Client: Philadelphia Public Art
Location: Philadelphia , PA, United States
Completion date: 2021
Creative Design and Project Manager
Public Art Services
For the new Philadelphia Public Safety Building, located in the historic Art Deco tower that was once the home of the Philadelphia Inquirer Newspaper, artist Donald Lipski created an enlarged badge studded with 1,400 actual badges representing all of the ranks. The sculpture can be viewed by visitors in the building’s lobby and pedestrians and motorists outside on Broad Street, the city’s main north-south thoroughfare. Lipski’s original design for the suspended sculpture was completed in 2019. In response to the events of 2020 Lipski set about transforming his initial design to reflect what the badge should ideally stand for.
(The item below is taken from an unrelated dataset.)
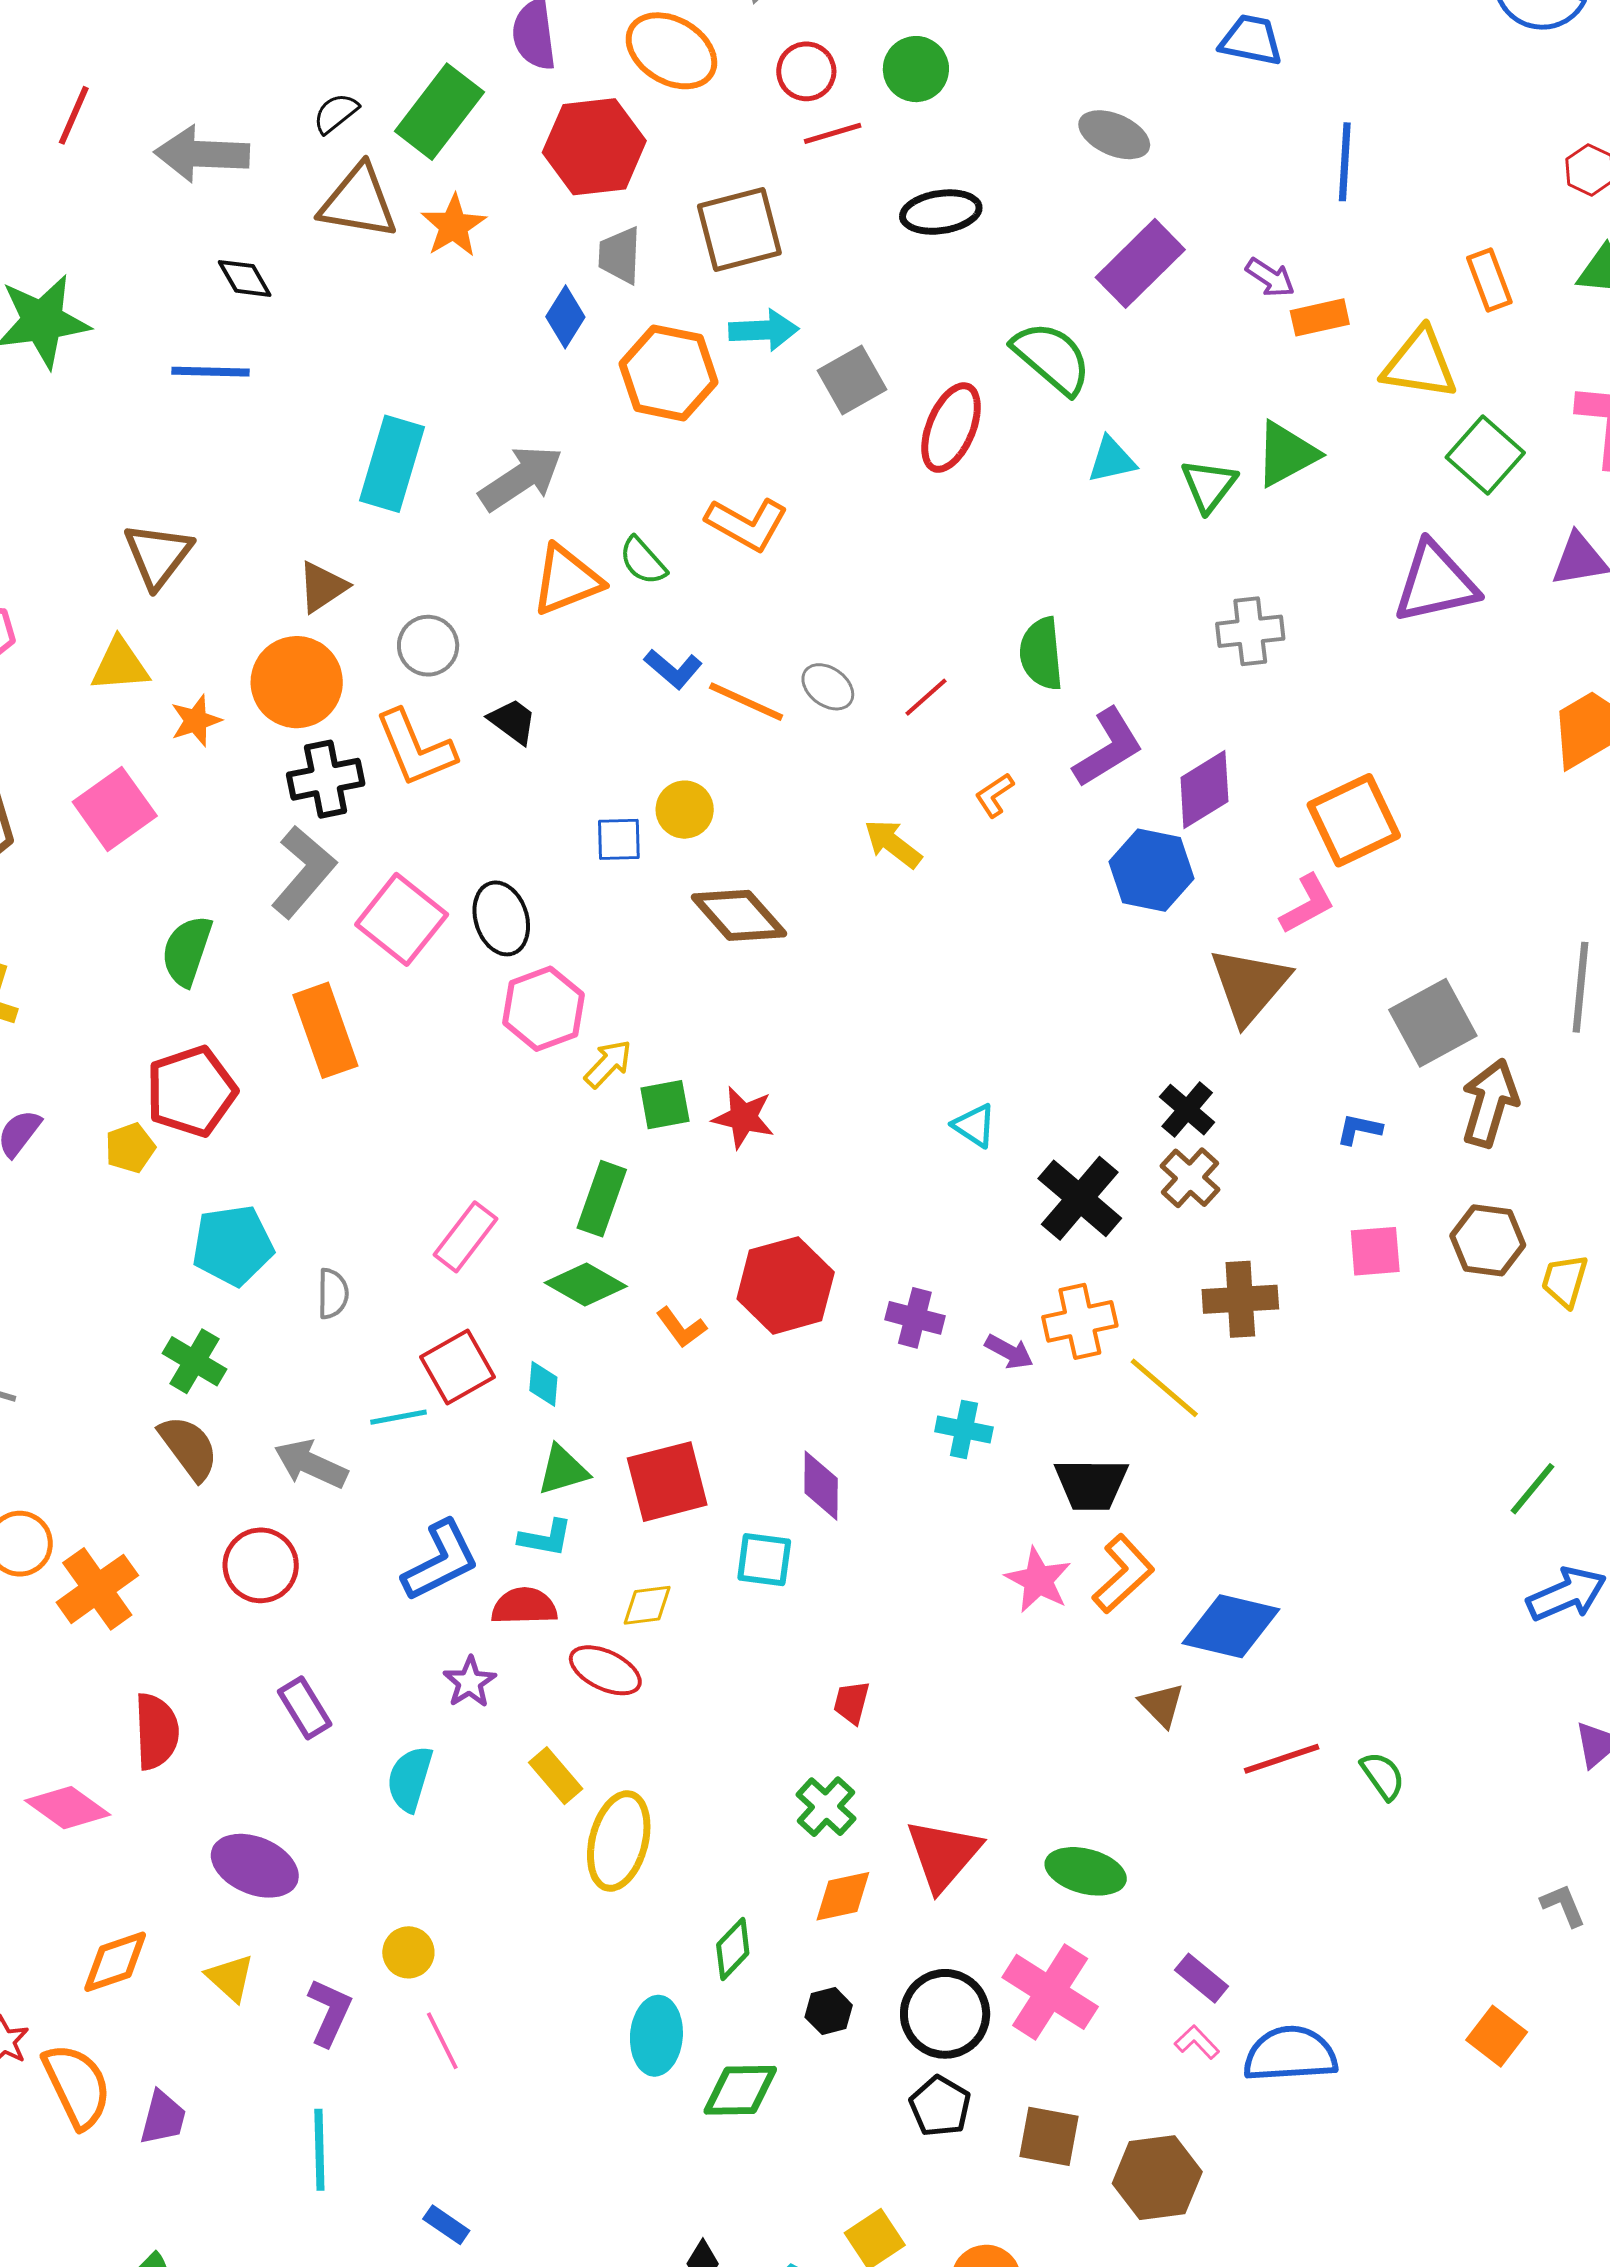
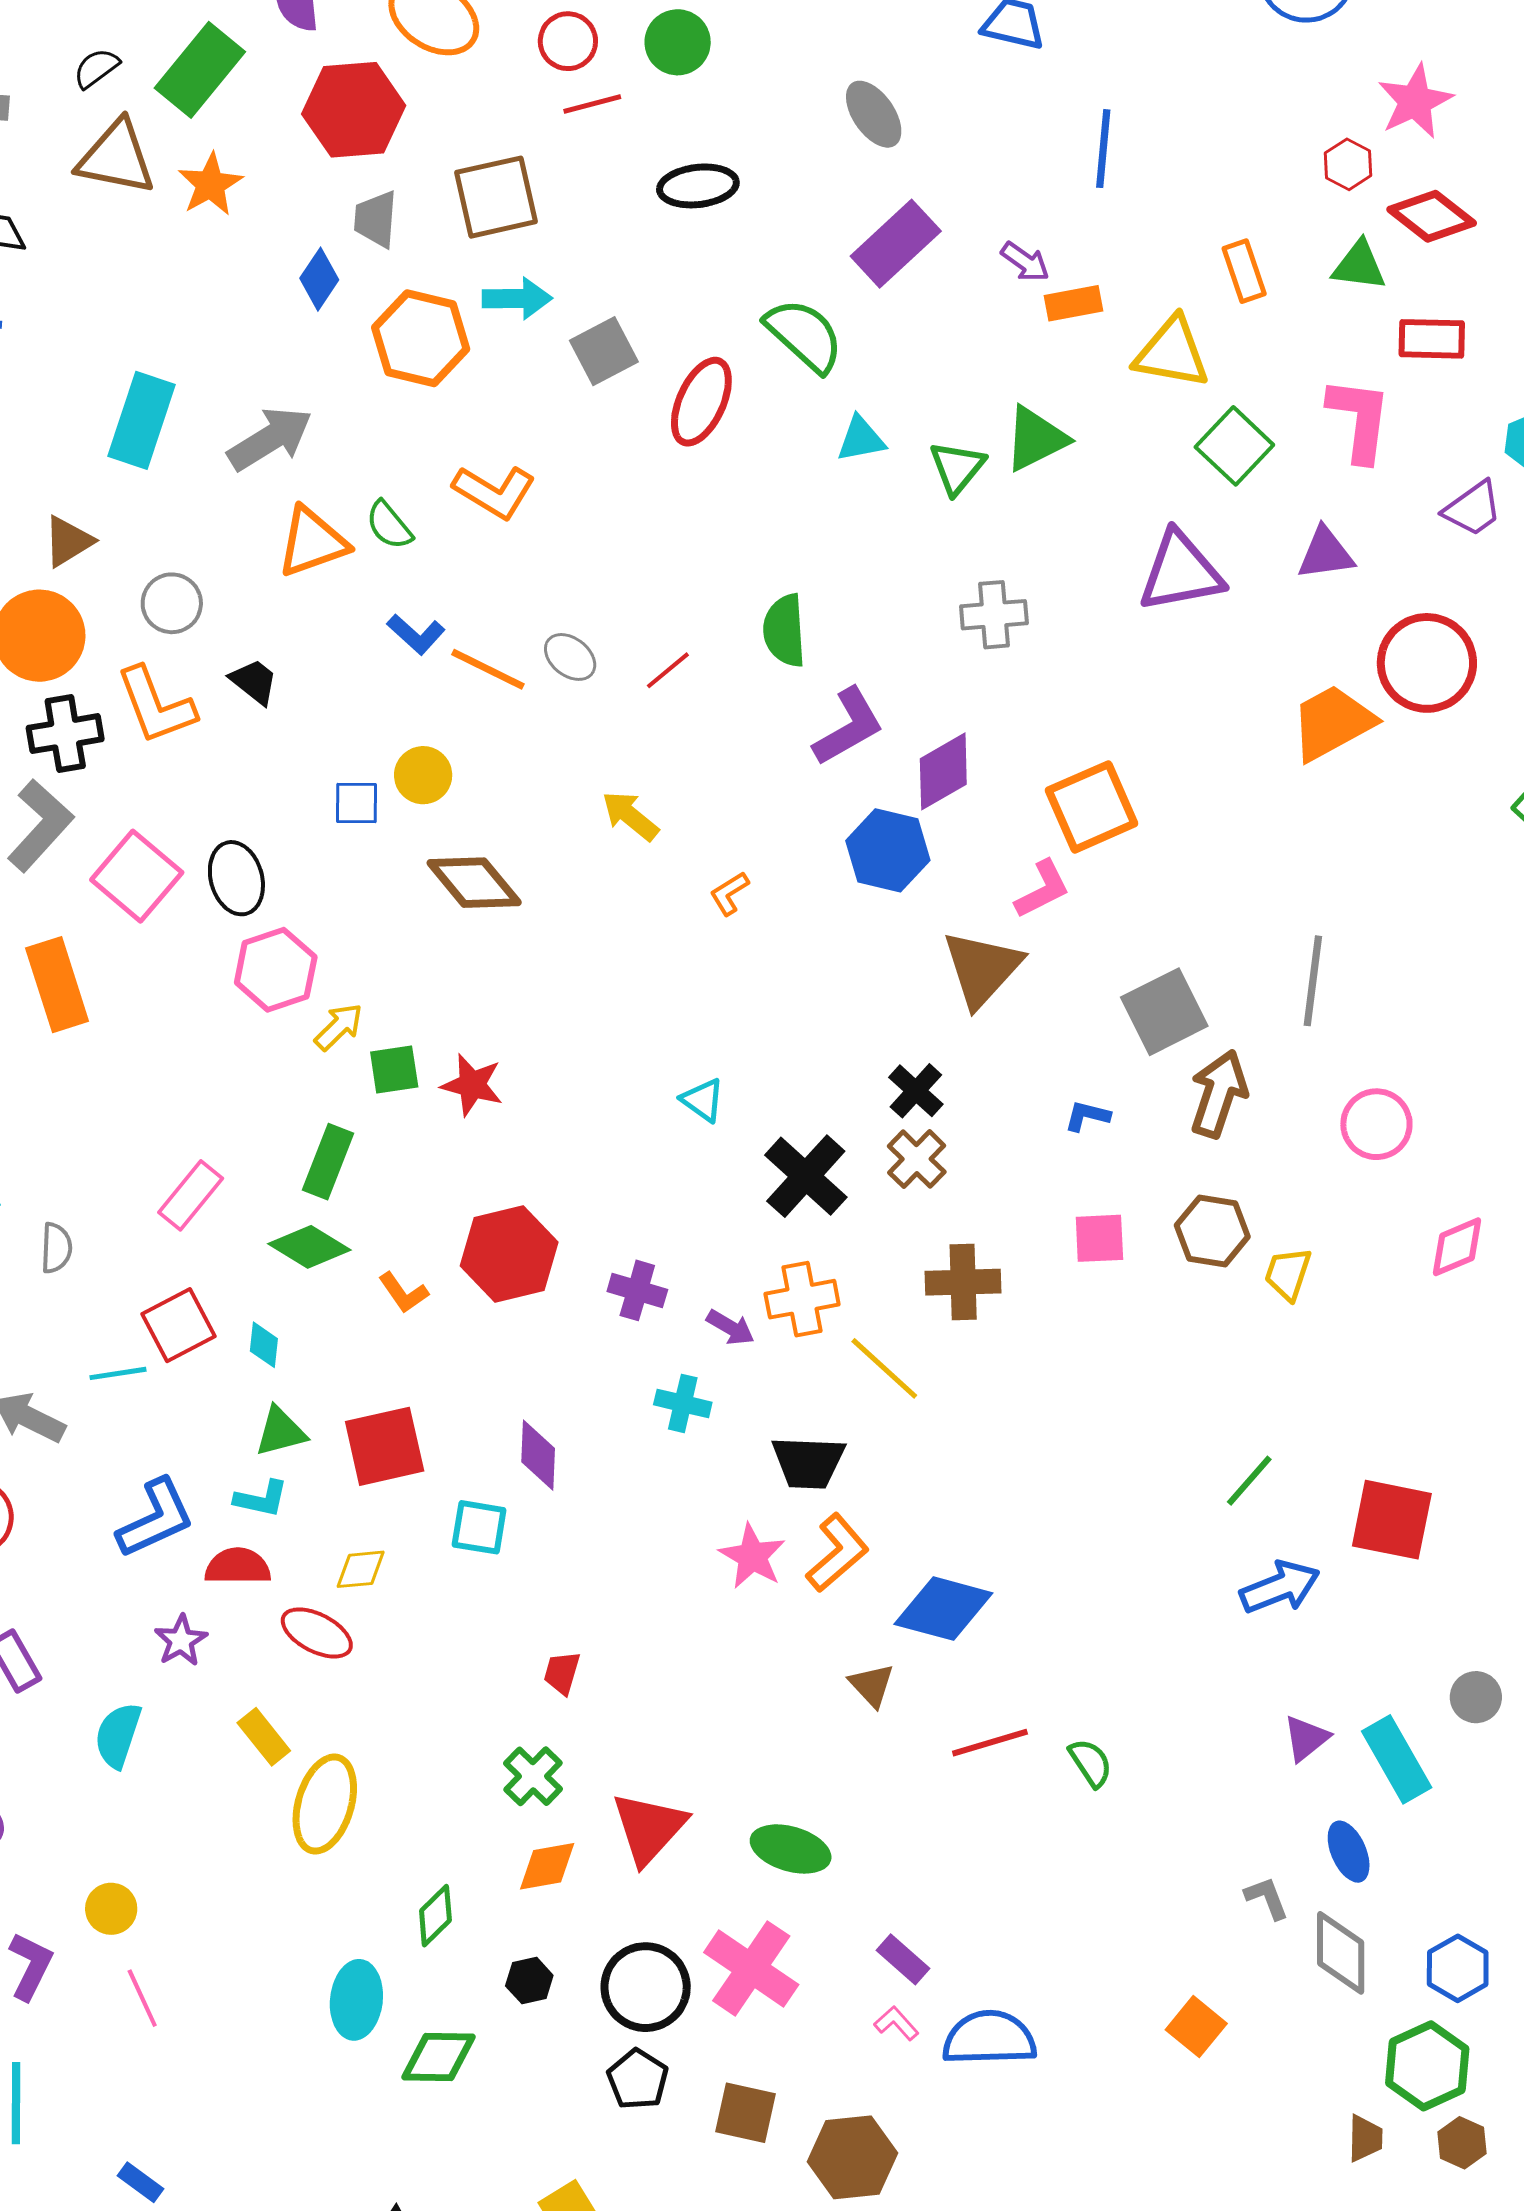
gray ellipse: (1114, 135) -> (874, 114), turned 30
orange L-shape: (994, 795) -> (729, 893), moved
In Lipski’s words, “I had presented the badge as a ‘shield’, a source of protection. But I was soon reminded that for large groups of Philadelphians the badge is instead a symbol of oppression and fear. I set about trying—by a symbolic re-design—to change that.”
The stated purpose of a Police Officer’s badge is, “…a symbolic emblem given by The People as a show of Public Trust. It represents Honor, Integrity, Truth and Justice. It’s a symbol of Service to the Community.”
Lipski began redesigning the work so this massive shield could serve as a reminder of the lofty ideals that the badge represents. With optimism for a more ideal future, Lipski transformed his original design into one that dramatically and clearly represents what we all agree the police should aspire to; something that all of Philadelphia’s communities can look at and feel respected, included, valued, and recognized.
The central image of the badge is the seal of the City. It is flanked by two mythical ideals, Peace and Plenty. Lipski’s final design gives Peace and Plenty the faces of two extraordinary, historically significant, Philadelphia women, Lucretia Mott and Francis Ellen Watkins-Harper. Lipski made several other changes to make the sculpture an anti-racist emblem that shows the artist’s optimism for a more ideal future. All of the changes have been accepted by Police Commissioner Danielle Outlaw, rank-and-file police officers, and the Philadelphia Arts Commission.
Philadelphia-based, master realist sculptor Christopher Collins has modeled the seal, basing it on the beautiful seal at the Municipal Services Building made in the 1960s by artist Dexter-Jones.